Unfortunately, Lim acknowledged, sleep problems and other health problems can turn into self-perpetuating cycles.
“Poor sleep can make your mood much worse, and if you are severely depressed it can affect your sleep at night,” she said.
Best practices
For all those reasons, Lim said, it’s worthwhile to put effort into good sleep, including getting your sleep problems diagnosed if necessary.
“I don’t think sleeping pills are the answer,” she said. “Address whatever is affecting your sleep, whether it’s depression or apnea or whatever is going on.”
(Apnea is a common sleep disorder where the sleeper briefly stops breathing. It’s often associated with heavy snoring.)
Meanwhile, try to create optimal conditions and habits for good sleep in your life:
• The right light at the right time. Expose yourself to at least a couple hours of bright light during the daytime, and limit bright light at night. Turn off electronics that emit blue-spectrum light — computers, phones, TVs — two hours before bedtime. Try eyeglasses and apps designed to filter blue light.
• Relaxing routine. Wind down before bedtime.

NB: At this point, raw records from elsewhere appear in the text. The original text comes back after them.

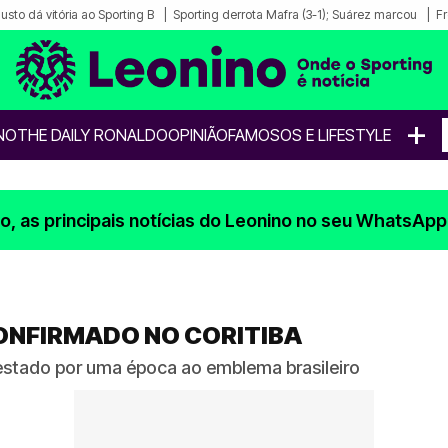
sto dá vitória ao Sporting B
Sporting derrota Mafra (3-1); Suárez marcou
Fr
+
NO
THE DAILY RONALDO
OPINIÃO
FAMOSOS E LIFESTYLE
, as principais notícias do Leonino no seu WhatsApp
ONFIRMADO NO CORITIBA
estado por uma época ao emblema brasileiro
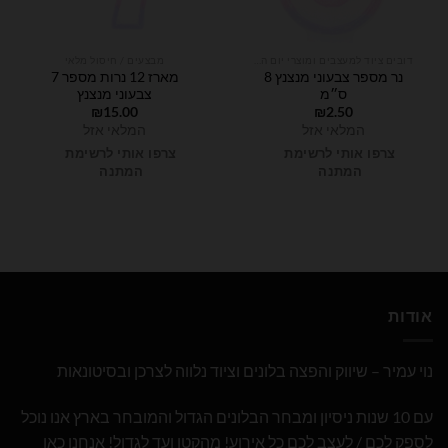
דובים ציוד למעצבים ומוצרי יום הולדת
מבצעים / חיסול מלאי
נר מספר צבעוני מנצנץ 8
מארז 12 נרות מספר 7
ס״מ
צבעוני מנצנץ
₪
15.00
₪
2.50
המלאי אזל
המלאי אזל
צרפו אותי לרשימת
צרפו אותי לרשימת
המתנה
המתנה
אודות
נוי עמיר – שיווק והפצה בלונים וציוד נלווה לצרכן ובסיטונאות
עם 10 שנות ניסיון ומבחר הבלונים הגדול והמובחר בארץ אנו נוכל
לספק לכם / לעצב לכם כל אירוע! מהקטן ועד לגדול! אנחנו כאן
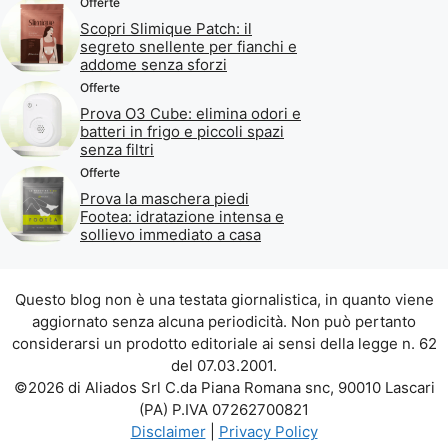
Offerte
Scopri Slimique Patch: il
segreto snellente per fianchi e
addome senza sforzi
Offerte
Prova O3 Cube: elimina odori e
batteri in frigo e piccoli spazi
senza filtri
Offerte
Prova la maschera piedi
Footea: idratazione intensa e
sollievo immediato a casa
Questo blog non è una testata giornalistica, in quanto viene
aggiornato senza alcuna periodicità. Non può pertanto
considerarsi un prodotto editoriale ai sensi della legge n. 62
del 07.03.2001.
©2026 di Aliados Srl C.da Piana Romana snc, 90010 Lascari
(PA) P.IVA 07262700821
Disclaimer
|
Privacy Policy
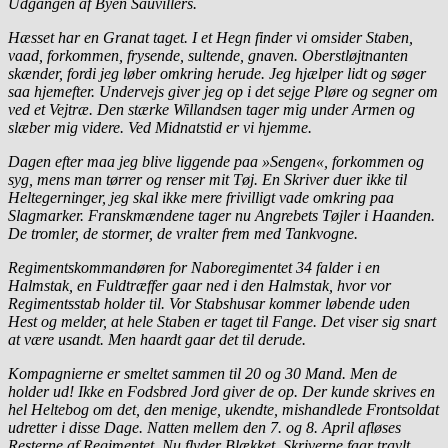
Udgangen af Byen Sauvillers.
Hæsset har en Granat taget. I et Hegn finder vi omsider Staben,
vaad, forkommen, frysende, sultende, gnaven. Oberstløjtnanten
skænder, fordi jeg løber omkring herude. Jeg hjælper lidt og søger
saa hjemefter. Undervejs giver jeg op i det sejge Pløre og segner om
ved et Vejtræ. Den stærke Willandsen tager mig under Armen og
slæber mig videre.
Ved Midnatstid er vi hjemme.
Dagen efter maa jeg blive liggende paa »Sengen«, forkommen og
syg, mens man tørrer og renser mit Tøj. En Skriver duer ikke til
Heltegerninger, jeg skal ikke mere frivilligt vade omkring paa
Slagmarker. Franskmændene tager nu Angrebets Tøjler i Haanden.
De tromler, de stormer, de vralter frem med Tankvogne.
Regimentskommandøren for Naboregimentet 34 falder i en
Halmstak, en Fuldtræffer gaar ned i den Halmstak, hvor vor
Regimentsstab holder til. Vor Stabshusar kommer løbende uden
Hest og melder, at hele Staben er taget til Fange. Det viser sig snart
at være usandt. Men haardt gaar det til derude.
Kompagnierne er smeltet sammen til 20 og 30 Mand. Men de
holder ud! Ikke en Fodsbred Jord giver de op. Der kunde skrives en
hel Heltebog om det, den menige, ukendte, mishandlede Frontsoldat
udretter i disse Dage. Natten mellem den 7. og 8. April afløses
Resterne af Regimentet. Nu flyder Blækket, Skriverne faar travlt.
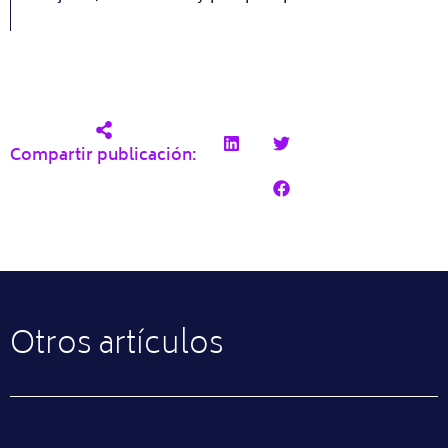
Compartir publicación:
Otros artículos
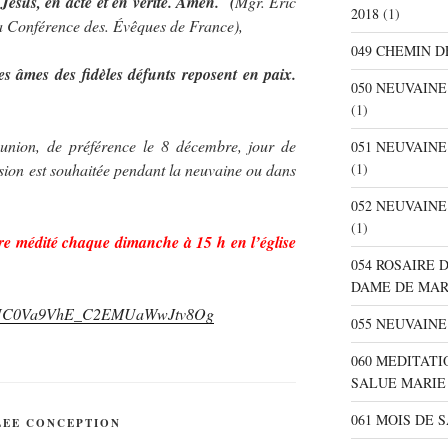
 Jésus, en acte et en vérité. Amen. (
Mgr. Éric
2018
(1)
la Conférence des. Évêques de France),
049 CHEMIN D
es âmes des fidèles défunts reposent en paix.
050 NEUVAIN
(1)
nion, de préférence le 8 décembre, jour de
051 NEUVAIN
sion est souhaitée pendant la neuvaine ou dans
(1)
052 NEUVAIN
(1)
ire médité chaque dimanche à 15 h en l’église
054 ROSAIRE 
DAME DE MA
nel/UC0Va9VhE_C2EMUaWwJtv8Og
055 NEUVAINE
060 MEDITATI
SALUE MARIE
061 MOIS DE 
LEE CONCEPTION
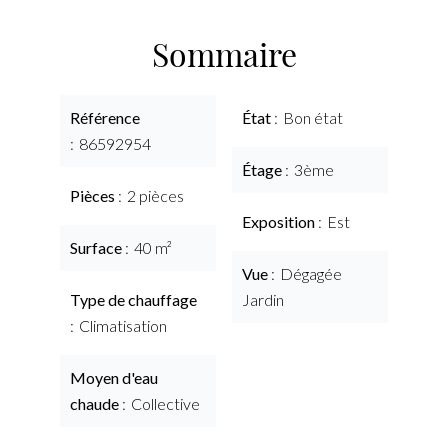
Sommaire
Référence
État
Bon état
86592954
Étage
3ème
Pièces
2 pièces
Exposition
Est
Surface
40 m²
Vue
Dégagée
Type de chauffage
Jardin
Climatisation
Moyen d'eau
chaude
Collective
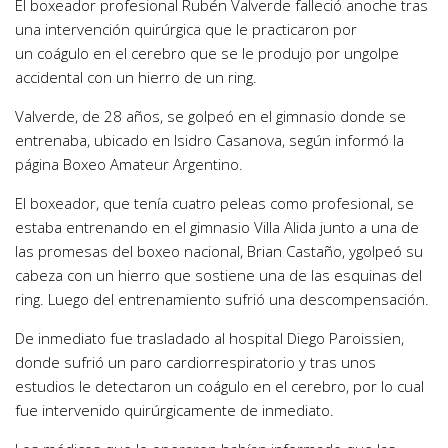
El boxeador profesional Rubén Valverde falleció anoche tras
una intervención quirúrgica que le practicaron por
un coágulo en el cerebro que se le produjo por ungolpe
accidental con un hierro de un ring.
Valverde, de 28 años, se golpeó en el gimnasio donde se
entrenaba, ubicado en Isidro Casanova, según informó la
página Boxeo Amateur Argentino.
El boxeador, que tenía cuatro peleas como profesional, se
estaba entrenando en el gimnasio Villa Alida junto a una de
las promesas del boxeo nacional, Brian Castaño, ygolpeó su
cabeza con un hierro que sostiene una de las esquinas del
ring. Luego del entrenamiento sufrió una descompensación.
De inmediato fue trasladado al hospital Diego Paroissien,
donde sufrió un paro cardiorrespiratorio y tras unos
estudios le detectaron un coágulo en el cerebro, por lo cual
fue intervenido quirúrgicamente de inmediato.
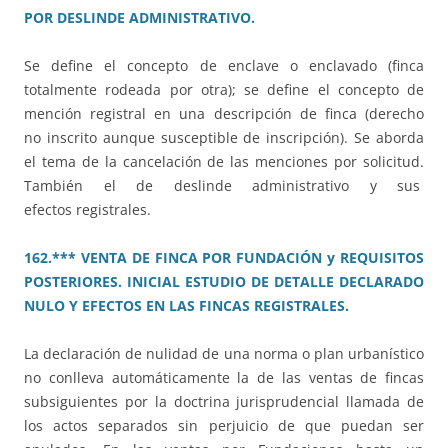
POR DESLINDE ADMINISTRATIVO.
Se define el concepto de enclave o enclavado (finca
totalmente rodeada por otra); se define el concepto de
mención registral en una descripción de finca (derecho
no inscrito aunque susceptible de inscripción). Se aborda
el tema de la cancelación de las menciones por solicitud.
También el de deslinde administrativo y sus
efectos registrales.
162.*** VENTA DE FINCA POR FUNDACIÓN y REQUISITOS
POSTERIORES. INICIAL ESTUDIO DE DETALLE DECLARADO
NULO Y EFECTOS EN LAS FINCAS REGISTRALES.
La declaración de nulidad de una norma o plan urbanístico
no conlleva automáticamente la de las ventas de fincas
subsiguientes por la doctrina jurisprudencial llamada de
los actos separados sin perjuicio de que puedan ser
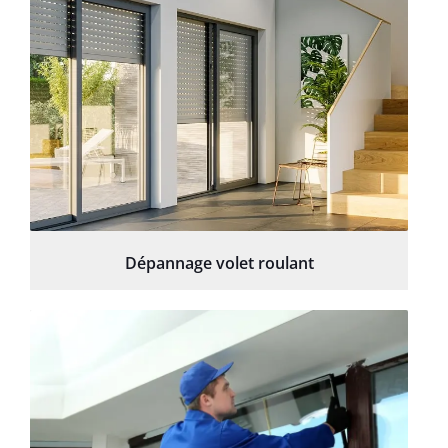
Dépannage volet roulant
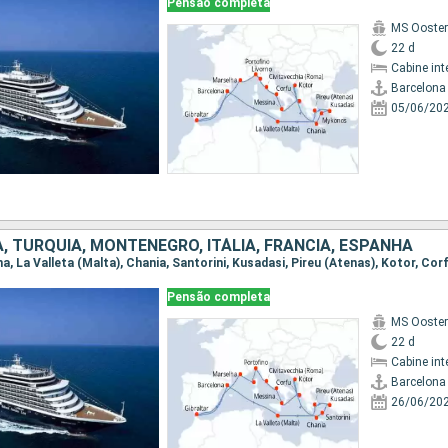
Pensão completa
MS Ooste
22 d
Cabine int
Barcelona
05/06/20
A, TURQUIA, MONTENEGRO, ITÁLIA, FRANCIA, ESPANHA
Pensão completa
MS Ooste
22 d
Cabine int
Barcelona
26/06/20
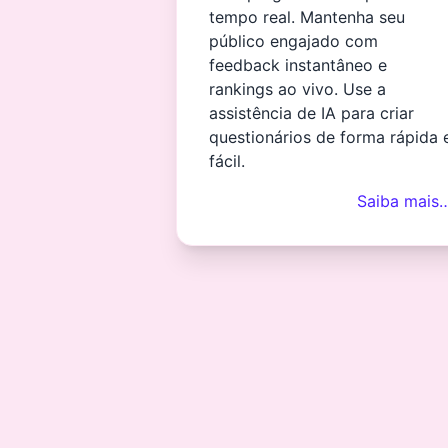
tempo real. Mantenha seu
público engajado com
feedback instantâneo e
rankings ao vivo. Use a
assistência de IA para criar
questionários de forma rápida 
fácil.
Saiba mais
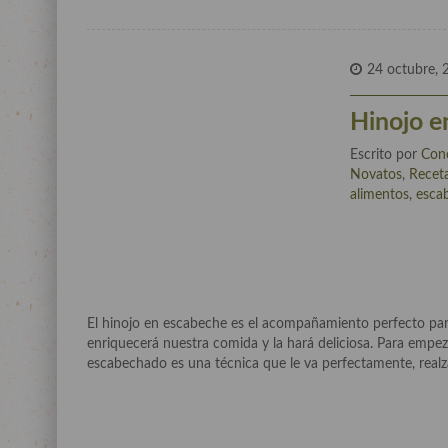
24 octubre, 
Hinojo e
Escrito por
Con
Novatos
,
Receta
alimentos, escab
El hinojo en escabeche es el acompañamiento perfecto para
enriquecerá nuestra comida y la hará deliciosa. Para empez
escabechado es una técnica que le va perfectamente, realza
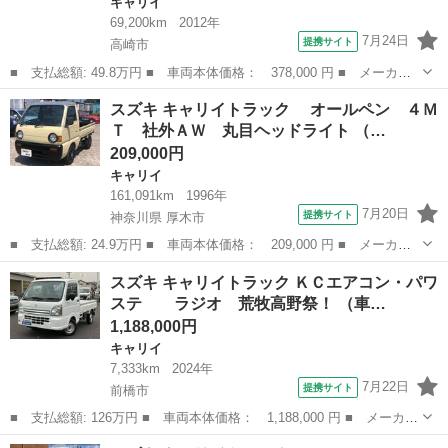
キャリイ
69,200km
2012年
7月24日
提携サイト
高崎市
■ 支払総額: 49.8万円 ■ 車両本体価格： 378,000 円 ■ メーカー
名： スズキ ■ 車種名： キャリイトラック ■ グレード名： Ｋ
群馬
高崎市
キャリイ
スズキ キャリイトラック オールペン ４Ｍ
Ｃエアコン・パワステ パートタイム４ＷＤ ３方開き ＥＴＣ ■
Ｔ 社外ＡＷ 丸目ヘッドライト （…
排気量： ...
209,000円
キャリイ
161,091km
1996年
7月20日
提携サイト
神奈川県 厚木市
■ 支払総額: 24.9万円 ■ 車両本体価格： 209,000 円 ■ メーカー
名： スズキ ■ 車種名： キャリイトラック ■ グレード名：
神奈川
厚木市
キャリイ
スズキ キャリイトラック ＫＣエアコン・パワ
オールペン ４ＭＴ 社外ＡＷ 丸目ヘッドライト ■ 排気量：
ステ ラジオ 荒牧高野祭！ （車…
660cc ...
1,188,000円
キャリイ
7,333km
2024年
7月22日
提携サイト
前橋市
■ 支払総額: 126万円 ■ 車両本体価格： 1,188,000 円 ■ メーカー
名： スズキ ■ 車種名： キャリイトラック ■ グレード名： Ｋ
群馬
前橋市
キャリイ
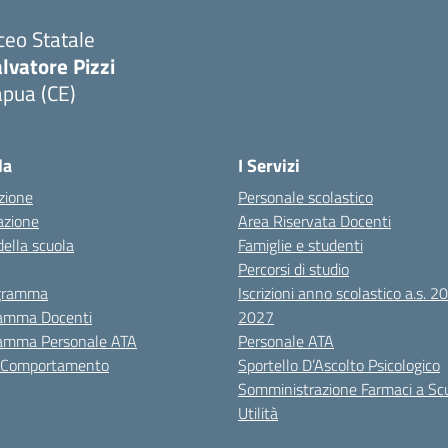
ceo Statale
lvatore Pizzi
apua (CE)
Visita la pagina iniziale della scuola
la
I Servizi
zione
Personale scolastico
azione
Area Riservata Docenti
della scuola
Famiglie e studenti
Percorsi di studio
igramma
Iscrizioni anno scolastico a.s. 
amma Docenti
2027
amma Personale ATA
Personale ATA
i Comportamento
Sportello D’Ascolto Psicologico
Somministrazione Farmaci a Sc
Utilità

Read a book, take a hot bath or shower, meditate. If you are preoccupied by plans or questions about tomorrow, write them down and let them go for now.
• Consistency. Go to bed at the same time each night and get up at the same time each morning. Yes, weekends too. (But, if you don’t fall asleep after about 20 minutes, get up for a while.)
• Sleepy space. Your bedroom should be quiet, dark, relaxing and a comfortable temperature. Don’t watch TV, work on your laptop or engage with screens in bed. Move them elsewhere in the house.
• Food and drink. Avoid large meals before bedtime. Taking in fluid at bedtime guarantees you’ll have to get up during the night. Alcohol may help knock you out, but it also disrupts deeper sleep cycles.
• Caffeine and exercise. Both tend to rev you up, so separate them from bedtime. Don’t drink caffeine or exercise vigorously after sundown.
• Information overload. “The sheer amount of stress we’ve all undergone … can have major impacts on sleep,” Lim said. “I decided to delete all the news apps from my phone. I found I was doomscrolling right before I went to sleep. It was not relaxing.”
• Melatonin, maybe? There’s strong evidence that the natural hormone melatonin can help some people fall asleep, but over-the-counter versions are unregulated and often misrepresent what and how much is really inside, Lim said.
“It’s not a sedative or a sleeping pill,” she said. “It doesn’t make you feel sleepy or knock you out. It just sends a tiny sleep signal, and all you really need is 0.5 milligrams. If you do use melatonin at night, try it with a bright light in the morning.”